Edmund Booth by Harry G. Lang
Author:Harry G. Lang
Language: eng
Format: epub
Publisher: Gallaudet University Press
Published: 2016-04-12T04:00:00+00:00
THE new year arrived with Edmund still in California. He wrote from Columbia on January 8, 1853, to let his family know that he was all right despite the scarcity and high price of provisions in the mines. “I am in no danger of starving … [if only that] provisions are to be had at some price,” he explained. “I have enough for a week to come and my claim pays well when the sky will let us work.” The past week he and three partners had taken out $76. His board cost him $8–10 a week.

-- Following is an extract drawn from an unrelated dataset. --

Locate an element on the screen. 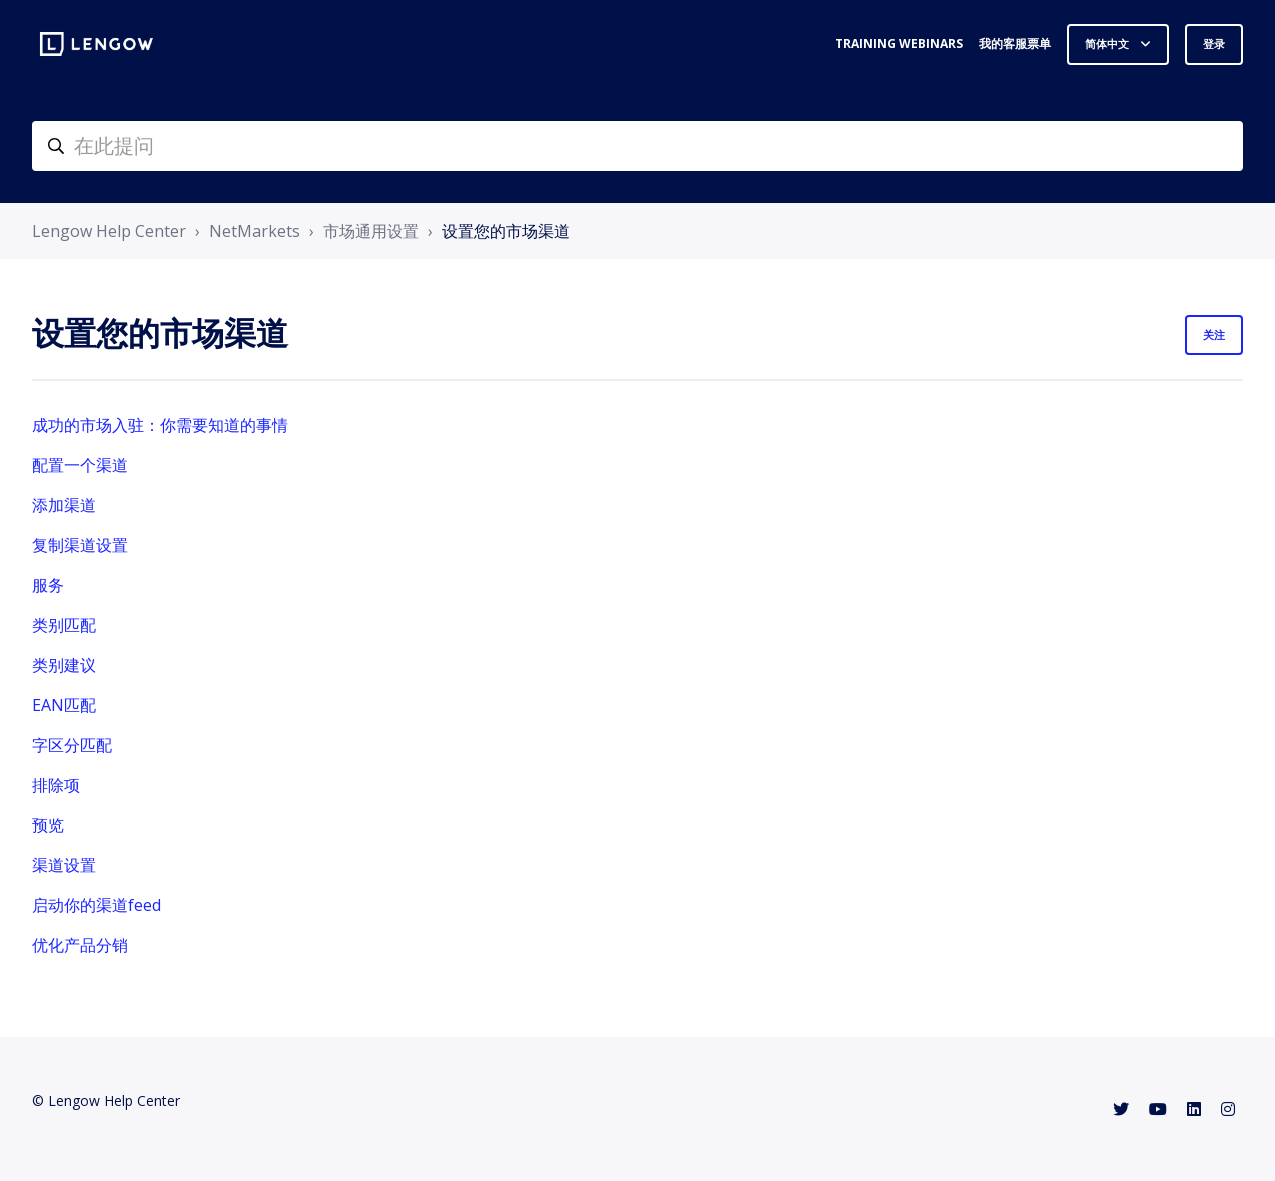 This screenshot has height=1181, width=1275. 添加渠道 is located at coordinates (64, 505).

He could not get bread or any meat at any price.32
On January 10, he warned her not to “suppose, as your letter indicated, that I am growing rich. Very few do that here. Perhaps one in a thousand. Still I am doing very well, or rather I should be doing well if the rain would but cease and let us work more than one or two days in the week.” He was pleased that she and the children were with Emily. He encouraged them to stay if they were enjoying the visit and suggested that Thomas might be able to attend a better school in Dubuque than the one in Anamosa.33
Mary Ann’s March letter mentioned an uneducated deaf man named John Healey from Dubuque who had emigrated to California with his family. Healey had returned and met with Lewis Perkins in Anamosa and explained that he planned to take his family back to California to both farm and dig for gold. Mary Ann doubted that this was wise, since Healey had neither yet staked a claim, nor bought a farm and the gold rush had already attracted too many people. Mary Ann tried once again to pressure Edmund to return. She told him she was worried about her own health. “Sometimes my heart is painful. If you do not come back sooner I expect that I shall sometimes die suddenly. I do not know what will our children do. … I wish that you would go and see a clairvoyant … and tell him to go and examine my heart and ears which always itch and often become very sore.”34
Edmund responded by sending home money. He told Mary Ann to “pay all debts and get the land near the house at Anamosa broken, so that it will be ready to cultivate next spring—I shall be at home next winter to prepare the fence.” Pleading for her patience, he wrote, “my expectations of last winter failed but I am doing well now—You are happier than I am, as you have the children with you and I am alone. Keep your head or hands or both busy—Work or read as you please, and time will not appear so long.”35
Despite his optimism, Edmund was discouraged. Back home, William Haddock had begun publishing the Anamosa News and Journal, a weekly newspaper. New businesses were opening and Anamosa was growing. But in California, Edmund could hardly find enough to eat.